Puis Furnes connut la gloire. C’est là qu’Albert venait quand défilaient ses soldats pour que chacun d’eux pût voir, résumée et magnifiée, la Patrie le regarder partir.
On y vit le président Poincaré fixer d’un œil direct le drapeau de la Belgique et George V d’Angleterre, immobile au pied du même bec de gaz, réfléchir.
Devant tant d’honneur qui lui montait au front, cette petite ville, véritable jouet pour touristes, oubliait ses périls.
Ce jour on déjeunait. La journée avait commencé pareille aux précédentes : bruits de canon, hommes en sang qui revenaient, hommes en force qui partaient. On déjeunait. Un premier obus jeta le tintamarre en plein centre. Chacun se leva de sa table. Et d’autres fracas, d’autres obus et des toits qui dégringolaient. On bombardait subitement. La ville est si menue que chaque coin eut sa part. Les gens dans la rue se dispersaient en criant tous à la fois. Ces cris se mêlaient aux masses tonnantes qui s’abattaient. Furnes s’était oubliée mais ne l’avait pas été. On pensait bien à la lier, ainsi que toute la Belgique dans le cercle d’horreur.
On ramassa les morts. On s’organisa pour mieux secourir les blessés le lendemain. Le lendemain on ne bombarda plus.
Les propriétaires des maisons décoiffées firent remonter les toits. Il y eut, sur les lattes, des ouvriers qui chantaient en posant les tuiles. On savait que la pièce qui avait tiré d’une ferme avait été, si l’on ose dire, ramenée par les oreilles dans le camp des alliés. On tenait sur toute la ligne. Les Allemands avaient affaire ailleurs. Au bout de deux ou trois jolies lunes sur les pignons dentelés de la place, Furnes, rassurée, essuyait ses larmes. Devant l’église, des enfants jouaient à avoir peur, l’un faisait l’obus, il criait : poum ! les autres faisaient les affolés et couraient aussitôt en piaillant.

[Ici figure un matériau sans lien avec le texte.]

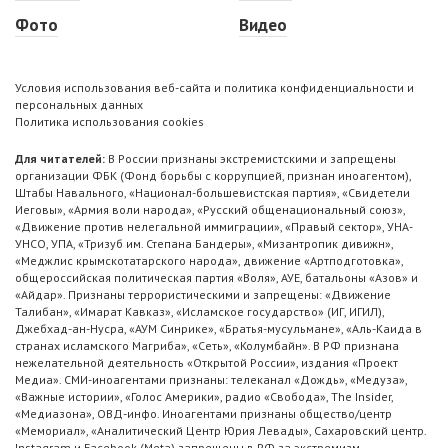
Фото
Видео
Условия использования веб-сайта и политика конфиденциальности и
персональных данных
Политика использования cookies
Для читателей:
В России признаны экстремистскими и запрещены
организации ФБК (Фонд борьбы с коррупцией, признан иноагентом),
Штабы Навального, «Национал-большевистская партия», «Свидетели
Иеговы», «Армия воли народа», «Русский общенациональный союз»,
«Движение против нелегальной иммиграции», «Правый сектор», УНА-
УНСО, УПА, «Тризуб им. Степана Бандеры», «Мизантропик дивижн»,
«Меджлис крымскотатарского народа», движение «Артподготовка»,
общероссийская политическая партия «Воля», АУЕ, батальоны «Азов» и
«Айдар». Признаны террористическими и запрещены: «Движение
Талибан», «Имарат Кавказ», «Исламское государство» (ИГ, ИГИЛ),
Джебхад-ан-Нусра, «АУМ Синрике», «Братья-мусульмане», «Аль-Каида в
странах исламского Магриба», «Сеть», «Колумбайн». В РФ признана
нежелательной деятельность «Открытой России», издания «Проект
Медиа». СМИ-иноагентами признаны: телеканал «Дождь», «Медуза»,
«Важные истории», «Голос Америки», радио «Свобода», The Insider,
«Медиазона», ОВД-инфо. Иноагентами признаны общество/центр
«Мемориал», «Аналитический Центр Юрия Левады», Сахаровский центр.
Instagram и Facebook (Metа) запрещены в РФ за экстремизм.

Une après-midi, six obus sur la gare. En rentrant, le soir, on vient à nous, on nous dit d’un ton mal assis : « Six obus sur la gare ! » Le jour suivant il en avait huit, le surlendemain autant.
Les Allemands ont installé un canon sur un truc et le promènent, à l’intention de Fumes, sur la voie d’un vicinal.
Et tous les jours, depuis, c’est de six à douze obus – et de cinq à six morts. Les avions collaborent. Tous ceux qui partent sur Dunkerque emportent la « ration » de Furnes, ils la lui donnent à l’aller ou au retour. Il en vient aussi qui restent longtemps au-dessus, malgré les shrapnells qui montent et les mitrailleuses qui teurententent. Ceux-là ont une autre mission que de tuer. Ils ne lâchent rien. On comprend que derrière celui qui conduit, un officier précise des points. C’est de même à Dunkerque. Ils repèrent. Le canon ne peut pas y aller, ils pensent aux zeppelins.
Furnes n’est pas encore endommagée. Sauf la première fois, les autres bombardements n’ont guère pu dépasser la ligne de chemin de fer. Mais qu’ils s’y efforcent ! Hier un obus a gagné cinquante mètres sur les précédents. On sent qu’ils se dépensent en ingéniosité pour trouver le moyen de laisser derrière eux cette ruine de plus.
C’est dans cette atmosphère pleine de fièvre que vit maintenant la petite flamande. Elle est certaine aujourd’hui qu’ils la veulent. Elle les attend avec tous ses panaches : ses deux beffrois, la pointe de son église, le haut de ses pignons, comme M. de Flayolles avec son plumet.